ANUBI: A Platform for Affinity Optimization of Proteins and Peptides in Drug Design

Imagine we could tinker with the building blocks of life, crafting proteins and peptides with the knack to bind more tightly to disease targets, like finding the perfect key for every lock. The quest for better drugs is much like searching the cosmos: vast, intricate, and, until now, slow. But the researchers behind ANUBI have built a new kind of tool—a digital compass guiding us across the landscape of possibility, mapping paths where better medicines might lie.
TL;DR
- ANUBI automates the search for protein and peptide drugs with improved binding, predicting closer matches in weeks, not months.
- The platform merges smart simulation and sequence design, saving time and cost over standard experimental drug screens.
Drug design often begins with a coveted question: how well does a candidate molecule stick to its biological target? In the world of proteins and peptides—molecules made of chains of amino acids—this is a puzzle with countless possible answers. Traditional methods test one possibility after another in the lab, but this process is slow and expensive, like fishing in a vast ocean with a single line.
Computational models have started to help. Programs like AutoDock Vina and learning-based tools can screen thousands of small molecules quickly, but when it comes to larger, more flexible protein-to-protein or protein-to-peptide interactions, they struggle. These connections aren’t just about static snapshots; they are more like intricate dances, where tiny changes can yield big differences in binding strength. Most existing scoring methods don’t catch these subtleties.
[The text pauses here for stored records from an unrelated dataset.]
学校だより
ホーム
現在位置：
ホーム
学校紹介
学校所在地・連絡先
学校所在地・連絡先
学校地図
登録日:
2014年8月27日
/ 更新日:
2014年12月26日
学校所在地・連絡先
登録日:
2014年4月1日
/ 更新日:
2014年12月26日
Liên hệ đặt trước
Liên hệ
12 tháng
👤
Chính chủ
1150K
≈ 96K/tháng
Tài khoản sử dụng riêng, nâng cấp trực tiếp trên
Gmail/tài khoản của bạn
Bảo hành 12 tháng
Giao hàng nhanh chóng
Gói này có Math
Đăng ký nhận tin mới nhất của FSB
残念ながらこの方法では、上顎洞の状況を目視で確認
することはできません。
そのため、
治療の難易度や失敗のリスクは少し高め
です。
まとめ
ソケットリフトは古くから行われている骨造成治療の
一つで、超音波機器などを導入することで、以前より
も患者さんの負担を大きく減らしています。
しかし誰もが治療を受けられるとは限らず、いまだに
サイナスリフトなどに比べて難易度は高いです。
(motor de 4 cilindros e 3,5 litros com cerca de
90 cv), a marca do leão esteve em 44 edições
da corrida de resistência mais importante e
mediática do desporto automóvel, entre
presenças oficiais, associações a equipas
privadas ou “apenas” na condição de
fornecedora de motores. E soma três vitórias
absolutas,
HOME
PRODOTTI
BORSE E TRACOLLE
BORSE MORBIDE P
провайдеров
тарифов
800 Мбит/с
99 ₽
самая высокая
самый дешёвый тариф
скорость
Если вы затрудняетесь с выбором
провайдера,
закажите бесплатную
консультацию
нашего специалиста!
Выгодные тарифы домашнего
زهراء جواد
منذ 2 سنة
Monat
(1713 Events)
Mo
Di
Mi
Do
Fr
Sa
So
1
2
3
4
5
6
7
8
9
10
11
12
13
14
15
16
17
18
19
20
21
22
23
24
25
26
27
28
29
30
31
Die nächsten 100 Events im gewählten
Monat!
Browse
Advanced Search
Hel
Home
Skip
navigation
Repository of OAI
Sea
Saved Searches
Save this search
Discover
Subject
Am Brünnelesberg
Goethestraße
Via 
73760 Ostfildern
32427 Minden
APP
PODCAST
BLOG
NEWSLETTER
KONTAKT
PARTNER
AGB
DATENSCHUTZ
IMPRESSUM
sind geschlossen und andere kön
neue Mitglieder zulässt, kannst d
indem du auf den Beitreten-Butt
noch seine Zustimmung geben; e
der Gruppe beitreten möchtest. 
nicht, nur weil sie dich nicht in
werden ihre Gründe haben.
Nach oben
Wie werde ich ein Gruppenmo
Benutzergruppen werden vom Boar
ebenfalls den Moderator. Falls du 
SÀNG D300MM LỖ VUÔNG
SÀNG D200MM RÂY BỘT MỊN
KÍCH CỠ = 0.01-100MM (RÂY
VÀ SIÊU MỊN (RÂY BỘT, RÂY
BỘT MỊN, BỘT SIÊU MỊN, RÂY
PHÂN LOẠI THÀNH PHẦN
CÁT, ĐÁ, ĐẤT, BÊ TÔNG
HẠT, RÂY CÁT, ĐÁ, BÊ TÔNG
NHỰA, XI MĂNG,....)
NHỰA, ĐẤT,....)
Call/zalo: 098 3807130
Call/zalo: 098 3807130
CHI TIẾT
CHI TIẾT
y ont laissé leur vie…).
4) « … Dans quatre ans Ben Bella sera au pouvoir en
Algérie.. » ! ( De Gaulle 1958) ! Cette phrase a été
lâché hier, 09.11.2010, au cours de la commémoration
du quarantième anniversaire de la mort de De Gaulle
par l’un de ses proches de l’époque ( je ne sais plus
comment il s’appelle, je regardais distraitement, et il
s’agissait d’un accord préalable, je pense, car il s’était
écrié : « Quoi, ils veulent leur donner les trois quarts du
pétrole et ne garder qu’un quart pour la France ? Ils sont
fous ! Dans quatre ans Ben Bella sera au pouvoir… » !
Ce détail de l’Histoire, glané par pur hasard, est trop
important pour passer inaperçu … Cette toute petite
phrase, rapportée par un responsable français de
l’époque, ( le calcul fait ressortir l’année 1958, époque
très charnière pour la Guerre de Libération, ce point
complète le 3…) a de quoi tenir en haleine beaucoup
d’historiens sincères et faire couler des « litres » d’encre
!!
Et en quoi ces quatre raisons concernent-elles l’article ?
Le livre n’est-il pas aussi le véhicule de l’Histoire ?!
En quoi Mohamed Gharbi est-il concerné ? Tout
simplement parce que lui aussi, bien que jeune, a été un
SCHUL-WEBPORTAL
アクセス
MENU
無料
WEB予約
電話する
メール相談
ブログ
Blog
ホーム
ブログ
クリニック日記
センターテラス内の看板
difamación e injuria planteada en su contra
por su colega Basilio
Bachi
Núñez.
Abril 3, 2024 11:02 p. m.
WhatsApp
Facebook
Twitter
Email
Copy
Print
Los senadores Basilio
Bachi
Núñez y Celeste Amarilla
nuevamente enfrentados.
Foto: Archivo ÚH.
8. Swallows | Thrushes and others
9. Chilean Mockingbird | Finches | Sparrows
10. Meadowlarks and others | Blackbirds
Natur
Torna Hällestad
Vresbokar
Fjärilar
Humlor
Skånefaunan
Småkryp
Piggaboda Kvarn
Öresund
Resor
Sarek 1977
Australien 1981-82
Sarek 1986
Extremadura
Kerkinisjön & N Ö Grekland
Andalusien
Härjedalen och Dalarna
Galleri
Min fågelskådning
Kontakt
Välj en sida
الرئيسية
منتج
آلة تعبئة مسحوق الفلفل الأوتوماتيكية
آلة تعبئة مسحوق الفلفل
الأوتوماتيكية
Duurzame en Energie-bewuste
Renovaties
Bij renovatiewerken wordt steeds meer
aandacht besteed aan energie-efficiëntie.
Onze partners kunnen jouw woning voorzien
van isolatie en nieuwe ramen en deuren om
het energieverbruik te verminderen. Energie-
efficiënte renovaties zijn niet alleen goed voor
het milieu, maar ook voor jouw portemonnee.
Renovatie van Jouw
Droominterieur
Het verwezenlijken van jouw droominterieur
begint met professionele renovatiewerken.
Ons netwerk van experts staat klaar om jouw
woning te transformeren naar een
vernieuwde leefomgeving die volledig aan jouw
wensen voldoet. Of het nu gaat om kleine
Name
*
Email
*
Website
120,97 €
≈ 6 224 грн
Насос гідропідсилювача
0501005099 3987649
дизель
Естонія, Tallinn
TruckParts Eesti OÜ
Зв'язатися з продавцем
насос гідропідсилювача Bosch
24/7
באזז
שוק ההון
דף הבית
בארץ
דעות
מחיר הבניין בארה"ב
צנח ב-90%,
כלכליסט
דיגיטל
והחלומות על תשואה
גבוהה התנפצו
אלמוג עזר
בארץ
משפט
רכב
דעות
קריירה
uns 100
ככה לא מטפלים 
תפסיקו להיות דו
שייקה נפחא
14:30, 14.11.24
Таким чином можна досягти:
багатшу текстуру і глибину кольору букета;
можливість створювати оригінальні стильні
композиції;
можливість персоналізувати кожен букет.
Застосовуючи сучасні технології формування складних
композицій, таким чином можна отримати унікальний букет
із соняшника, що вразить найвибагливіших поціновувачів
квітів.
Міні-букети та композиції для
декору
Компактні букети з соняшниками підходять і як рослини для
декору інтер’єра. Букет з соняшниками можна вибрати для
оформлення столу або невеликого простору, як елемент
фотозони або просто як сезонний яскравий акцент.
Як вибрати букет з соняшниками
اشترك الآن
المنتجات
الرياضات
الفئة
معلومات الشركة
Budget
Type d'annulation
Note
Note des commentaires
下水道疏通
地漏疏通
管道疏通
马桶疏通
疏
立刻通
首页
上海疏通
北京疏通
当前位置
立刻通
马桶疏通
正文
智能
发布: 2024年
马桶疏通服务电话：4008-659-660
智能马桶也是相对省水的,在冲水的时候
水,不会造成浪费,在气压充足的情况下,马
ANUBI (Anubi Nexus for Understanding Binding Interactions) tries to remedy this gap. Its creators describe a two-part computational platform: one part explores the vast sequence space—different possible protein or peptide variants—using a Monte Carlo engine (a method that, borrowing from the world of gambling, makes smart random changes and keeps the winners). The other part calculates how tightly each new candidate would grasp its target, using advanced molecular dynamics (MD) simulations combined with a method called MMPBSA to estimate binding free energies. This dual strategy allows ANUBI to mimic, at digital speed, the selection processes that might take months or years in the real world, and it does so with minimal input and expertise required from users beyond providing an initial molecular model.

Figure 1. Schematic overview of the ANUBI platform.
(1) The sequence exploration engine proposes new protein/peptide variants.
(2) Molecular dynamics simulations examine each candidate’s 3D behavior.
(3) MMPBSA-based binding scoring estimates how tightly the molecule binds its target.
(4) High-scoring variants are selected and fed back into the next round of exploration.
When put to the test, ANUBI was set loose on two sample cases: an antibody-antigen interaction and a peptide-protein complex—both classic targets in modern drug discovery. Within about twenty days of computational exploration running on a standard GPU, ANUBI generated dozens of candidate molecules, identifying variants predicted (by simulation) to bind roughly 20 kilocalories per mole better than their starting ancestors. This is a considerable improvement by computational or experimental standards, all at a far lower cost than standard laboratory screens.
The true promise of such tools, if borne out by experimental validation, is profound. For pharmaceutical developers, ANUBI could mean drafting higher-affinity drugs more quickly, using less physical material and fewer resources. For patients, it might, in the future, translate to more effective therapies, discovered with greater speed.
Yet, we must temper our excitement. ANUBI’s predictions, though impressively detailed, still depend on the quality of the input molecular models and simulations—a process that, like celestial navigation, can falter if the underlying maps are not accurate. Laboratory validation is still crucial, for biology always holds surprises. Still, every voyage across unexplored sequence space starts with a good map, and ANUBI promises to be a compass for the molecular explorers of tomorrow.
Sources
Buratto, D., Wang, W., Zhang, X., Zhu, Q., Meng, J., Rigden, D. J., Zhou, R., & Zonta, F. (2025). ANUBI: A Platform for Affinity Optimization of Proteins and Peptides in Drug Design. bioRxiv.